What should I change in below snippet to get consistent and accurate output?
Code Snippet:
from transformers import ElectraTokenizer, TFElectraForQuestionAnswering, ElectraConfig
import tensorflow as tf
configuration = ElectraConfig()
tokenizer = ElectraTokenizer.from_pretrained(‘google/electra-small-discriminator’)
TFElect = TFElectraForQuestionAnswering(configuration)
#model = TFElectraForQuestionAnswering.from_pretrained(‘google/electra-small-discriminator’)
model = TFElect.from_pretrained(‘google/electra-small-discriminator’)
question, text = “Who was Jim Henson?”, “Jim Henson was a nice puppet”
input_dict = tokenizer(question, text, return_tensors=‘tf’)
outputs = model(input_dict,return_dict=True)
#print(outputs)
start_logits = outputs.start_logits
end_logits = outputs.end_logits
all_tokens = tokenizer.convert_ids_to_tokens(input_dict[“input_ids”].numpy()[0])

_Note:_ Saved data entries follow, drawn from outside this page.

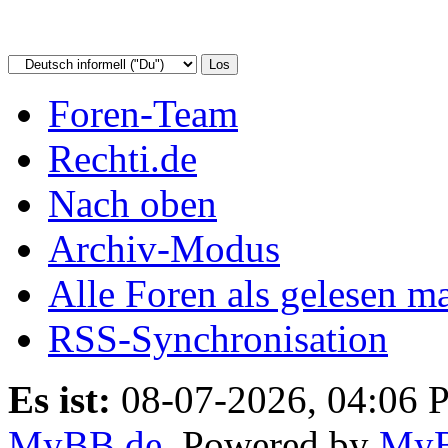
Foren-Team
Rechti.de
Nach oben
Archiv-Modus
Alle Foren als gelesen m
RSS-Synchronisation
Es ist:
08-07-2026, 04:06 
MyBB.de
, Powered by
My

answer = ’ '.join(all_tokens[tf.math.argmax(start_logits, 1)[0] : tf.math.argmax(end_logits, 1)[0]+1])
print(answer)
Output: I get different and incorrect output every time I run it so it seems it doesn’t have any pre-trained weights for the QnA tasks [Also getting warning as below].
Warning:
Some layers from the model checkpoint at google/electra-small-discriminator were not used when initializing TFElectraForQuestionAnswering: [‘discriminator_predictions’]

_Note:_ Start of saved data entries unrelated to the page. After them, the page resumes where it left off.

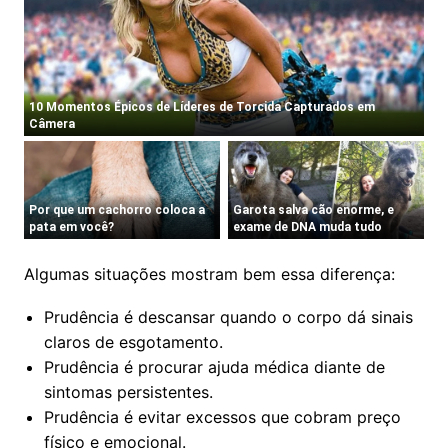
Algumas situações mostram bem essa diferença:
Prudência é descansar quando o corpo dá sinais
claros de esgotamento.
Prudência é procurar ajuda médica diante de
sintomas persistentes.
Prudência é evitar excessos que cobram preço
físico e emocional.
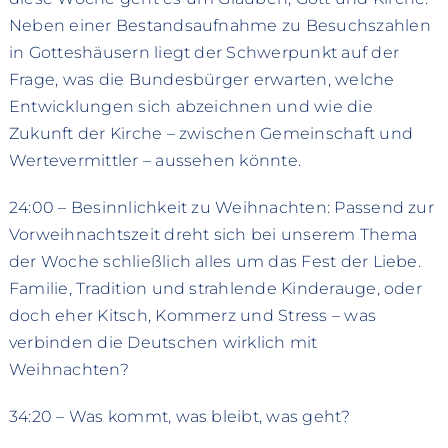
Neben einer Bestandsaufnahme zu Besuchszahlen
in Gotteshäusern liegt der Schwerpunkt auf der
Frage, was die Bundesbürger erwarten, welche
Entwicklungen sich abzeichnen und wie die
Zukunft der Kirche – zwischen Gemeinschaft und
Wertevermittler – aussehen könnte.
24:00 – Besinnlichkeit zu Weihnachten: Passend zur
Vorweihnachtszeit dreht sich bei unserem Thema
der Woche schließlich alles um das Fest der Liebe.
Familie, Tradition und strahlende Kinderauge, oder
doch eher Kitsch, Kommerz und Stress – was
verbinden die Deutschen wirklich mit
Weihnachten?
34:20 – Was kommt, was bleibt, was geht?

- This IS expected if you are initializing TFElectraForQuestionAnswering from the checkpoint of a model trained on another task or with another architecture (e.g. initializing a BertForSequenceClassification model from a BertForPreTraining model).

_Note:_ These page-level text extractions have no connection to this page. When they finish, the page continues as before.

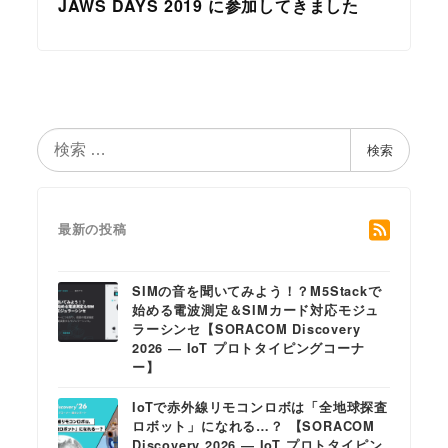
JAWS DAYS 2019 に参加してきました
検
検索
索
最新の投稿
SIMの音を聞いてみよう！？M5Stackで
始める電波測定＆SIMカード対応モジュ
ラーシンセ【SORACOM Discovery
2026 ― IoT プロトタイピングコーナ
ー】
IoTで赤外線リモコンロボは「全地球探査
ロボット」になれる…？ 【SORACOM
Discovery 2026 ― IoT プロトタイピン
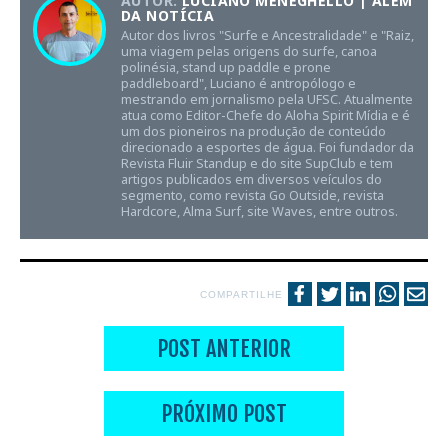
AUTOR:
LUCIANO MENEGHELLO | ALÉM
DA NOTÍCIA
Autor dos livros "Surfe e Ancestralidade" e "Raiz,
uma viagem pelas origens do surfe, canoa
polinésia, stand up paddle e prone
paddleboard", Luciano é antropólogo e
mestrando em jornalismo pela UFSC. Atualmente
atua como Editor-Chefe do Aloha Spirit Mídia e é
um dos pioneiros na produção de conteúdo
direcionado a esportes de água. Foi fundador da
Revista Fluir Standup e do site SupClub e tem
artigos publicados em diversos veículos do
segmento, como revista Go Outside, revista
Hardcore, Alma Surf, site Waves, entre outros.
COMPARTILHE
POST ANTERIOR
PRÓXIMO POST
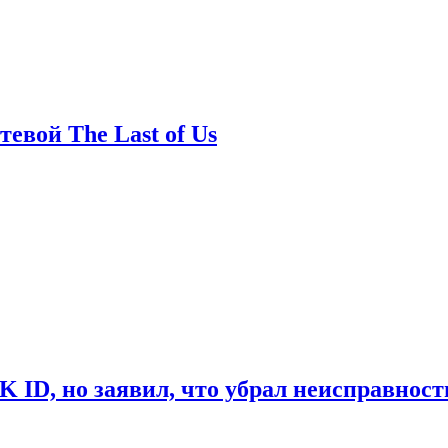
евой The Last of Us
ID, но заявил, что убрал неисправност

- This IS NOT expected if you are initializing TFElectraForQuestionAnswering from the checkpoint of a model that you expect to be exactly identical (initializing a BertForSequenceClassification model from a BertForSequenceClassification model).
Some layers of TFElectraForQuestionAnswering were not initialized from the model checkpoint at google/electra-small-discriminator and are newly initialized: [‘qa_outputs’]
You should probably TRAIN this model on a down-stream task to be able to use it for predictions and inference.